* TO DO *
Which lines in the data below contain the string "Маркеры"? Show each one.
__________________________________________________
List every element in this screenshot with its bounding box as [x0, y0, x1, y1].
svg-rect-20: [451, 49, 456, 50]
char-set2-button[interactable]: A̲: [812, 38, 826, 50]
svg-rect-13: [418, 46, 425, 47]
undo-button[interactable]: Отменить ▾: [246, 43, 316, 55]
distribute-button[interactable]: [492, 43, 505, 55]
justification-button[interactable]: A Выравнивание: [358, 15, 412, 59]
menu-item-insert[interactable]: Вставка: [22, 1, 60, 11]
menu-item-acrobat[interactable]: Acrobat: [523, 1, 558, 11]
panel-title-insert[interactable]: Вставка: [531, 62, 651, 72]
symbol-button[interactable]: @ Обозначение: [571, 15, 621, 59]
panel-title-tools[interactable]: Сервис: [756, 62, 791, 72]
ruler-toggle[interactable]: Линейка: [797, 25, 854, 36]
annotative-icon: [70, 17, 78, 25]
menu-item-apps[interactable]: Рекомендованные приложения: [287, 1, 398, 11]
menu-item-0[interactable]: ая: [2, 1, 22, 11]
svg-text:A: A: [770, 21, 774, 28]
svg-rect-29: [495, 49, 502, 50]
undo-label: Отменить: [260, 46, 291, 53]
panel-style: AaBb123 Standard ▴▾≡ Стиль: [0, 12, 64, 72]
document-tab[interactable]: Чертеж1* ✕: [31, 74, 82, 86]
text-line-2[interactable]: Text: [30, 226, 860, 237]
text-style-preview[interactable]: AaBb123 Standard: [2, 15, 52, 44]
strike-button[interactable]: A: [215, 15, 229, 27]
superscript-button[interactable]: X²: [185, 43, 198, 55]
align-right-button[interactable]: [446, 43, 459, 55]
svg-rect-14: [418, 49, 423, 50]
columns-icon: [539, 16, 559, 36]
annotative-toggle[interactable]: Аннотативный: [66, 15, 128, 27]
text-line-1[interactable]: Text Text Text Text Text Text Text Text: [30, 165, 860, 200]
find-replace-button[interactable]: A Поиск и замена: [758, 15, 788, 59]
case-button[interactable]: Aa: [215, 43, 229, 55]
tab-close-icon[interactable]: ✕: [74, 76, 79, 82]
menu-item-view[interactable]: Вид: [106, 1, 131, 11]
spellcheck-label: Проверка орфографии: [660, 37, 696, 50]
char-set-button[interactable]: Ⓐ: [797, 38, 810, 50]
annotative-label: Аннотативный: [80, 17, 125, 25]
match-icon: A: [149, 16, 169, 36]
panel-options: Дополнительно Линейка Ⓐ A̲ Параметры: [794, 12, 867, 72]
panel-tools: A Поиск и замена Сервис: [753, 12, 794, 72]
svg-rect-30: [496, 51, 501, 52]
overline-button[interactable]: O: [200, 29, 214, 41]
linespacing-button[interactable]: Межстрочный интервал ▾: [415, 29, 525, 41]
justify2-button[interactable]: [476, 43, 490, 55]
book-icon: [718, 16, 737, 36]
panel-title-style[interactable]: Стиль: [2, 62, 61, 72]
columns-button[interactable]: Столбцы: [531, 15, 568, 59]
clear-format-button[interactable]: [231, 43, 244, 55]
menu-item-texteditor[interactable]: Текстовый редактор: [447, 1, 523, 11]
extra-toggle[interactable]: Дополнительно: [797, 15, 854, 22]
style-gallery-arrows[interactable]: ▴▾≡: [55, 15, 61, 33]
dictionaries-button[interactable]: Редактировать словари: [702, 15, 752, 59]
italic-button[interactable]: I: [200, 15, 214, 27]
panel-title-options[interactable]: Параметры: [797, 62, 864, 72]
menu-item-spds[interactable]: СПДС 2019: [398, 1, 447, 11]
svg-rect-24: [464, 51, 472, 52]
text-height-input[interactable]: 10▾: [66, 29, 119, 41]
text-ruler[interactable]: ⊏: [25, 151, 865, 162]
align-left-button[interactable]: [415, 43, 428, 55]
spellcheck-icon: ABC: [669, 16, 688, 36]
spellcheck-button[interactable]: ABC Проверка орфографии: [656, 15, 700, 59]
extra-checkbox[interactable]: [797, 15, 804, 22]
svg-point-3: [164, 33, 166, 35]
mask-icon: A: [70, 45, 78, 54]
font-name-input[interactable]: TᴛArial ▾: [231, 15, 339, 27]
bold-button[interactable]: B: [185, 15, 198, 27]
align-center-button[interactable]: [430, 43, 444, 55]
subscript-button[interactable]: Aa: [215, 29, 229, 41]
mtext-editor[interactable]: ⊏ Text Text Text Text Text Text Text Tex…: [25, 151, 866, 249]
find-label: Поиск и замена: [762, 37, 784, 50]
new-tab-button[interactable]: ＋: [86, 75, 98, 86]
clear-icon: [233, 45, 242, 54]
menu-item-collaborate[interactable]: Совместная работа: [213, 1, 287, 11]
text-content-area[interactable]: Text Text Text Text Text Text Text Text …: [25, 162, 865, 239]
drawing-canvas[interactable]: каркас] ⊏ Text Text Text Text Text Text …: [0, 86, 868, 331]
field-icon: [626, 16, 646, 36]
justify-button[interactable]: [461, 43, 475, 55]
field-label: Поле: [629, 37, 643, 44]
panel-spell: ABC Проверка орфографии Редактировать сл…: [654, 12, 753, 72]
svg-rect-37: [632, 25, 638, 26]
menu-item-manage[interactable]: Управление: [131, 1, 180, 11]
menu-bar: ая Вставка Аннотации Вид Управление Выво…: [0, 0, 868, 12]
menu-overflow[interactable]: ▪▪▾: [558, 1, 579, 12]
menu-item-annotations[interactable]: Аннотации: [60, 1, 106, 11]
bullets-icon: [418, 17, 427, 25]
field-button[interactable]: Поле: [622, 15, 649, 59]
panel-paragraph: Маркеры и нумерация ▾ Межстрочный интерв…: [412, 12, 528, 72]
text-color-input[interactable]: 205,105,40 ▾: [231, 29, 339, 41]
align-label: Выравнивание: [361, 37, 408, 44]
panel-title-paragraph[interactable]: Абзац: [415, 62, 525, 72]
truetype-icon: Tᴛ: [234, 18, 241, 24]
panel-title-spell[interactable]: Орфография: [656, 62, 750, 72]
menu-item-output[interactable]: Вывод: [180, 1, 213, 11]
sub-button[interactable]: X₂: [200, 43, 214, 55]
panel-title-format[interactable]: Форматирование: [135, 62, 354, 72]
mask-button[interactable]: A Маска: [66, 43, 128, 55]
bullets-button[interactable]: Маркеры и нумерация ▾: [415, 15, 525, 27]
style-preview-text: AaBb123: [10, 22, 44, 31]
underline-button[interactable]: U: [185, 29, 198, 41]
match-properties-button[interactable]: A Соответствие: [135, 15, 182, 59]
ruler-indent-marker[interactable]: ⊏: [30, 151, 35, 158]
__________________________________________________
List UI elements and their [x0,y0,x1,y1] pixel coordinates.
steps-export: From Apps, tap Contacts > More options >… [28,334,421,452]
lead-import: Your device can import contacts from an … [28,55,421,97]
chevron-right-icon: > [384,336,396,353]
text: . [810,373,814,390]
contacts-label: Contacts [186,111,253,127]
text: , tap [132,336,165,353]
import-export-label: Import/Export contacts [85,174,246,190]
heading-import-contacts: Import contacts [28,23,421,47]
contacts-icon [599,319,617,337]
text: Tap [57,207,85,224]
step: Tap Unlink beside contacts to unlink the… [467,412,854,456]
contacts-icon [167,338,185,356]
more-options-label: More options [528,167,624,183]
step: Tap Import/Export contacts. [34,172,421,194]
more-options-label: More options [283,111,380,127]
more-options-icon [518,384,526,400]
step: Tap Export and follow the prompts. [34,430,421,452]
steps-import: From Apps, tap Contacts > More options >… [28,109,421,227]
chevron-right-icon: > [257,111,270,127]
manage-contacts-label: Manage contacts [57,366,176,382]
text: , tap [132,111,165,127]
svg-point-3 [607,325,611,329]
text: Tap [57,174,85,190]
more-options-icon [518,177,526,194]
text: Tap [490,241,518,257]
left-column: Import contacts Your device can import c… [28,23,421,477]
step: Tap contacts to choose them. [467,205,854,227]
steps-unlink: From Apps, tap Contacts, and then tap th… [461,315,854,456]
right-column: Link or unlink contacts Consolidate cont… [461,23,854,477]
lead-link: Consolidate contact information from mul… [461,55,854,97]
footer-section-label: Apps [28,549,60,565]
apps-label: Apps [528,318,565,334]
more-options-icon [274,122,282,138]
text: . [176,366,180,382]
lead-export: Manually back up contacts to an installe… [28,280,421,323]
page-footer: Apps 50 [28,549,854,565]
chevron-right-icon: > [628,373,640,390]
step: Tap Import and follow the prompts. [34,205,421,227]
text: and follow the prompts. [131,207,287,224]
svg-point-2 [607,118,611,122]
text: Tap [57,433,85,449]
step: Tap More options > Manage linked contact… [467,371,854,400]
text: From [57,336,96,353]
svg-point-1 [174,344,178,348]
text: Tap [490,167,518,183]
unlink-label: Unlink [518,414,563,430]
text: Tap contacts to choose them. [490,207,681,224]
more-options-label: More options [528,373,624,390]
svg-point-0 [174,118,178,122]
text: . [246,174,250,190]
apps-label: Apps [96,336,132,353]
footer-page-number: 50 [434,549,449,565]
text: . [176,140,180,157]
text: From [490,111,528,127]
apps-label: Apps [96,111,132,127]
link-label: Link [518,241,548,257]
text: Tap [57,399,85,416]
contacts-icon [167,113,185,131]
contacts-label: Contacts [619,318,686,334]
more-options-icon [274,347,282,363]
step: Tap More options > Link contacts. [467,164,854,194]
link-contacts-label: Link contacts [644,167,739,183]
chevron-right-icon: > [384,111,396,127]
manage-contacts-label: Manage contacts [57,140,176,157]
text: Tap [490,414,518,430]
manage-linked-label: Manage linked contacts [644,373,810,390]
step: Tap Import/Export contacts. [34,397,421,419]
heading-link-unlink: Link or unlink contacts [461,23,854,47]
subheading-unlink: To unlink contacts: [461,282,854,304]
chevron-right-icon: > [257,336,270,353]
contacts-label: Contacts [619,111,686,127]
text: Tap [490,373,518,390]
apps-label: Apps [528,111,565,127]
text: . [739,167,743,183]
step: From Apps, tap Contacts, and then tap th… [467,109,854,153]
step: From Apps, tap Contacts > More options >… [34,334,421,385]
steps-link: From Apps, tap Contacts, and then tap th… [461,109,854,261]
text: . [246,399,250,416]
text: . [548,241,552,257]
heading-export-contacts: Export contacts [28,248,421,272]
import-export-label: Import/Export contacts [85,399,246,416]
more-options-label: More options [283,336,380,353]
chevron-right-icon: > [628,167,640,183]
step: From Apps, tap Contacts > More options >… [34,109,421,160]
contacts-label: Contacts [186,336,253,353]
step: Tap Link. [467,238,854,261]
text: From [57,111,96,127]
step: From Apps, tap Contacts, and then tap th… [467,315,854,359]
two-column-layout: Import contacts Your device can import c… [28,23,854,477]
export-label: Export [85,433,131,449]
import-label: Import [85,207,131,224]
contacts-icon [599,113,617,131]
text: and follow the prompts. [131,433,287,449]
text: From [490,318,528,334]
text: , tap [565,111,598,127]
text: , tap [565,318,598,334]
__________________________________________________
* TASK ANSWER *
panel-paragraph: Маркеры и нумерация ▾ Межстрочный интерв…: [412, 12, 528, 72]
bullets-button[interactable]: Маркеры и нумерация ▾: [415, 15, 525, 27]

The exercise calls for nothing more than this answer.